When Coal Plants Shut Down, What Happens Next?

Read this article for a fascinating look at the environmental impact that changes in an industry can have. While many would argue that the shift away from coal as an energy source is good for the environment, one must also consider the lasting impact coal plants can have on the environment even after they have closed.

A cautionary tale

If one wants to invoke a nightmare scenario of harmful pollution from energy generation decades in the past, they could look to the Chicago suburb of Oak Park, where buried coal tar from a manufactured gas plant necessitated a five-year, $50 million intensive cleanup. Several nearby residents blame their cancer on exposure to the carcinogenic coal tar, which they say oozed up through the grass of the park now on the site.

A number of coal plant sites nationwide were formerly home to manufactured gas plants that from the 1800s through the 1940s turned coal into gas for heating and lighting, creating the toxic coal tar that was often buried onsite. The manufactured gas plants – thousands of them nationwide, many of the sites still unidentified – were often located along rivers, and owned by the predecessors of utilities that later developed coal-fired power plants.
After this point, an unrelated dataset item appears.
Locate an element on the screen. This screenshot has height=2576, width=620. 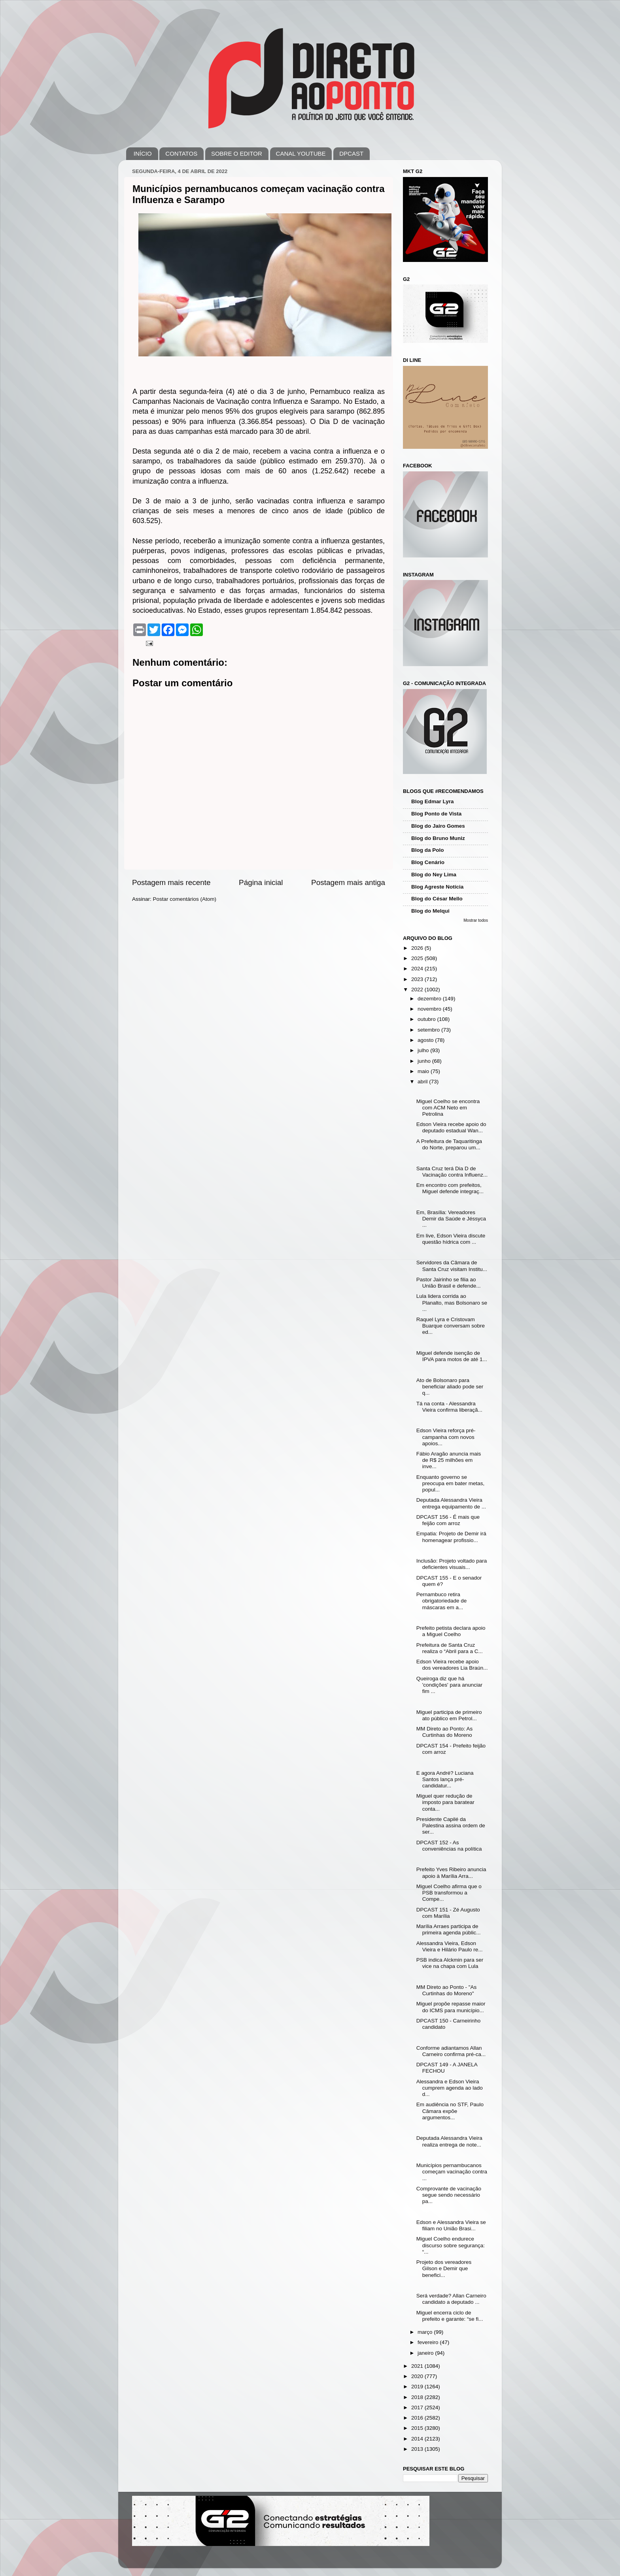
Mostrar todos is located at coordinates (475, 920).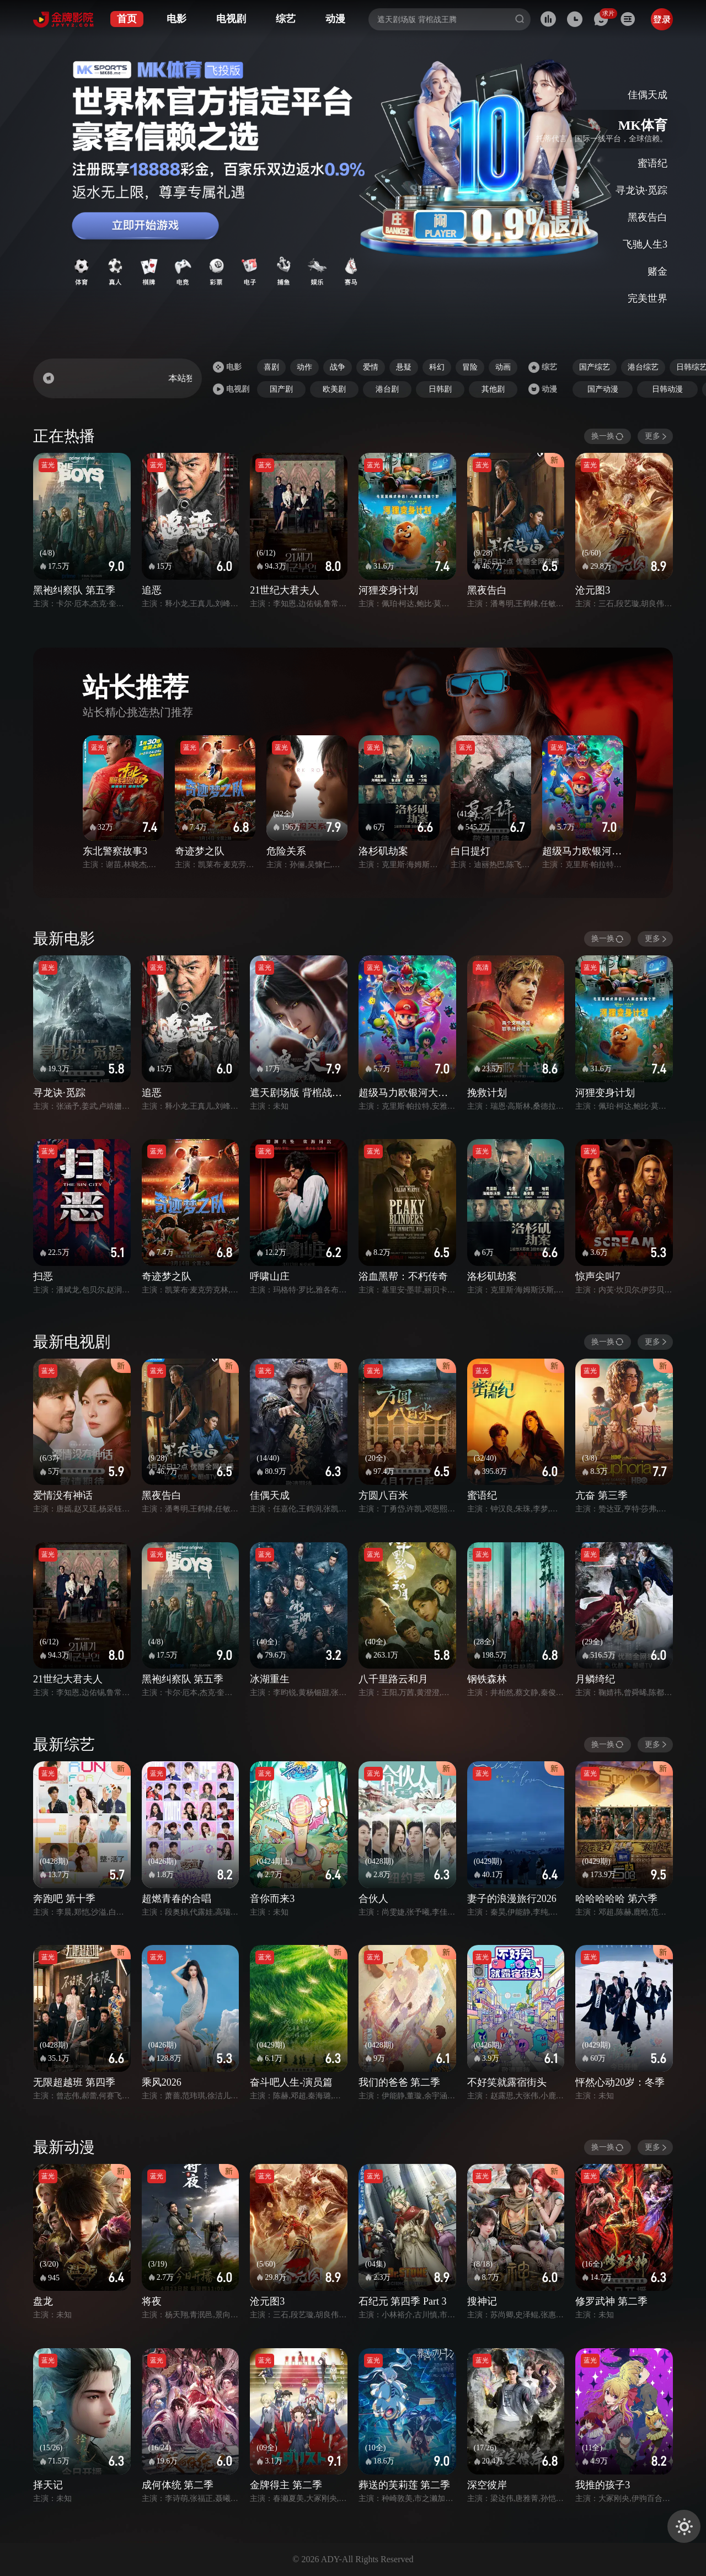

The Crawford coal plant and areas around the Fisk plant in Chicago are among Illinois sites identified by the U.S. EPA as containing buried coal tar. McFarlan said Peoples Gas, which previously owned the plants, is responsible for the coal tar under an agreement with the Illinois EPA. GenOn, FirstEnergy and Dominion officials said their plants slated for closing did not host manufactured gas plants in the past. Coal-fired power plants do not produce coal tar, though they do produce coal ash which is sometimes stored onsite or nearby.